(Collected data)
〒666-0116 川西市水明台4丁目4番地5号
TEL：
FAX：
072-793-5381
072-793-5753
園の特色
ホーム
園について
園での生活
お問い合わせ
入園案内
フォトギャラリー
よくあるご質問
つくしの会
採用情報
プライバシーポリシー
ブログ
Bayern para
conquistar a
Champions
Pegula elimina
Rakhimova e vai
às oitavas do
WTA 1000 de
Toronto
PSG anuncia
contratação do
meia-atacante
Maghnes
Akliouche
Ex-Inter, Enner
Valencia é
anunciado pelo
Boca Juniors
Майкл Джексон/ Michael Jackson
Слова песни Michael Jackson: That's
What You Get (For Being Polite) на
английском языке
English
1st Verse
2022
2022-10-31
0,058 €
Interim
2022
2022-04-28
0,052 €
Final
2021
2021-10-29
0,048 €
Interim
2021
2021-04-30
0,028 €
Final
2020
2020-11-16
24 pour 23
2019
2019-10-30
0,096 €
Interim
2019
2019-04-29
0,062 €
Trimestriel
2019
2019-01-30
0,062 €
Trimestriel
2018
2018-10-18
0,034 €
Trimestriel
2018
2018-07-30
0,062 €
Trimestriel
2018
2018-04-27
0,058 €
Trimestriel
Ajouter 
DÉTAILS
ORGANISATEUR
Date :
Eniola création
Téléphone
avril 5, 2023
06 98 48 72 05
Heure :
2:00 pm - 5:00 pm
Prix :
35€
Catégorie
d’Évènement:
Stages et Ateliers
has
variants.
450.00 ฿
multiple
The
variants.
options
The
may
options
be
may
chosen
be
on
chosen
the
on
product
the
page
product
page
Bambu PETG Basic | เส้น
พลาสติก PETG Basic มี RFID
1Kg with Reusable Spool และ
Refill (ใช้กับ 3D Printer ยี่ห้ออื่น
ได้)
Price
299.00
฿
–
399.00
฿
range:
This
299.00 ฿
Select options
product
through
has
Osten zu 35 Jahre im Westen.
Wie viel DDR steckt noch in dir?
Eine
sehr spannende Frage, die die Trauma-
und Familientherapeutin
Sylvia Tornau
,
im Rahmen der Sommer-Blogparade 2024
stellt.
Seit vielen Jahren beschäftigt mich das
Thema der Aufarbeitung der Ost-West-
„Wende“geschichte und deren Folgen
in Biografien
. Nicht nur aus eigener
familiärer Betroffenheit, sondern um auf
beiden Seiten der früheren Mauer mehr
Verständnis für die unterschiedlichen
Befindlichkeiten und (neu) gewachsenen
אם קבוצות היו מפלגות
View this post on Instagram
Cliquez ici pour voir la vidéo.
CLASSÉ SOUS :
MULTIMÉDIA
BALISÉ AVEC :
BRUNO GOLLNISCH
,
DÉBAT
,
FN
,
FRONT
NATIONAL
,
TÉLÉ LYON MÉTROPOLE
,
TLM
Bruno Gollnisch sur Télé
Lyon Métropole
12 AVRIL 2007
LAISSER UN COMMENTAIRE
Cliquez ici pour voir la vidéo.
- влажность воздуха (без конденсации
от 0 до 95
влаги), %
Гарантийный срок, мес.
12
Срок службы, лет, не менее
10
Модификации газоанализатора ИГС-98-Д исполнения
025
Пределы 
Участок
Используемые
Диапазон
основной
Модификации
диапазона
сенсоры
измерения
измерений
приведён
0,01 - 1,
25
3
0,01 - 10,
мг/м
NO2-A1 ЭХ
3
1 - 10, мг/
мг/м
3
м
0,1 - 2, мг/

Task: Could you please repeat the data exactly as given?

Your response:
〒666-0116 川西市水明台4丁目4番地5号
TEL：
FAX：
072-793-5381
072-793-5753
園の特色
ホーム
園について
園での生活
お問い合わせ
入園案内
フォトギャラリー
よくあるご質問
つくしの会
採用情報
プライバシーポリシー
ブログ
Bayern para
conquistar a
Champions
Pegula elimina
Rakhimova e vai
às oitavas do
WTA 1000 de
Toronto
PSG anuncia
contratação do
meia-atacante
Maghnes
Akliouche
Ex-Inter, Enner
Valencia é
anunciado pelo
Boca Juniors
Майкл Джексон/ Michael Jackson
Слова песни Michael Jackson: That's
What You Get (For Being Polite) на
английском языке
English
1st Verse
2022
2022-10-31
0,058 €
Interim
2022
2022-04-28
0,052 €
Final
2021
2021-10-29
0,048 €
Interim
2021
2021-04-30
0,028 €
Final
2020
2020-11-16
24 pour 23
2019
2019-10-30
0,096 €
Interim
2019
2019-04-29
0,062 €
Trimestriel
2019
2019-01-30
0,062 €
Trimestriel
2018
2018-10-18
0,034 €
Trimestriel
2018
2018-07-30
0,062 €
Trimestriel
2018
2018-04-27
0,058 €
Trimestriel
Ajouter 
DÉTAILS
ORGANISATEUR
Date :
Eniola création
Téléphone
avril 5, 2023
06 98 48 72 05
Heure :
2:00 pm - 5:00 pm
Prix :
35€
Catégorie
d’Évènement:
Stages et Ateliers
has
variants.
450.00 ฿
multiple
The
variants.
options
The
may
options
be
may
chosen
be
on
chosen
the
on
product
the
page
product
page
Bambu PETG Basic | เส้น
พลาสติก PETG Basic มี RFID
1Kg with Reusable Spool และ
Refill (ใช้กับ 3D Printer ยี่ห้ออื่น
ได้)
Price
299.00
฿
–
399.00
฿
range:
This
299.00 ฿
Select options
product
through
has
Osten zu 35 Jahre im Westen.
Wie viel DDR steckt noch in dir?
Eine
sehr spannende Frage, die die Trauma-
und Familientherapeutin
Sylvia Tornau
,
im Rahmen der Sommer-Blogparade 2024
stellt.
Seit vielen Jahren beschäftigt mich das
Thema der Aufarbeitung der Ost-West-
„Wende“geschichte und deren Folgen
in Biografien
. Nicht nur aus eigener
familiärer Betroffenheit, sondern um auf
beiden Seiten der früheren Mauer mehr
Verständnis für die unterschiedlichen
Befindlichkeiten und (neu) gewachsenen
אם קבוצות היו מפלגות
View this post on Instagram
Cliquez ici pour voir la vidéo.
CLASSÉ SOUS :
MULTIMÉDIA
BALISÉ AVEC :
BRUNO GOLLNISCH
,
DÉBAT
,
FN
,
FRONT
NATIONAL
,
TÉLÉ LYON MÉTROPOLE
,
TLM
Bruno Gollnisch sur Télé
Lyon Métropole
12 AVRIL 2007
LAISSER UN COMMENTAIRE
Cliquez ici pour voir la vidéo.
- влажность воздуха (без конденсации
от 0 до 95
влаги), %
Гарантийный срок, мес.
12
Срок службы, лет, не менее
10
Модификации газоанализатора ИГС-98-Д исполнения
025
Пределы 
Участок
Используемые
Диапазон
основной
Модификации
диапазона
сенсоры
измерения
измерений
приведён
0,01 - 1,
25
3
0,01 - 10,
мг/м
NO2-A1 ЭХ
3
1 - 10, мг/
мг/м
3
м
0,1 - 2, мг/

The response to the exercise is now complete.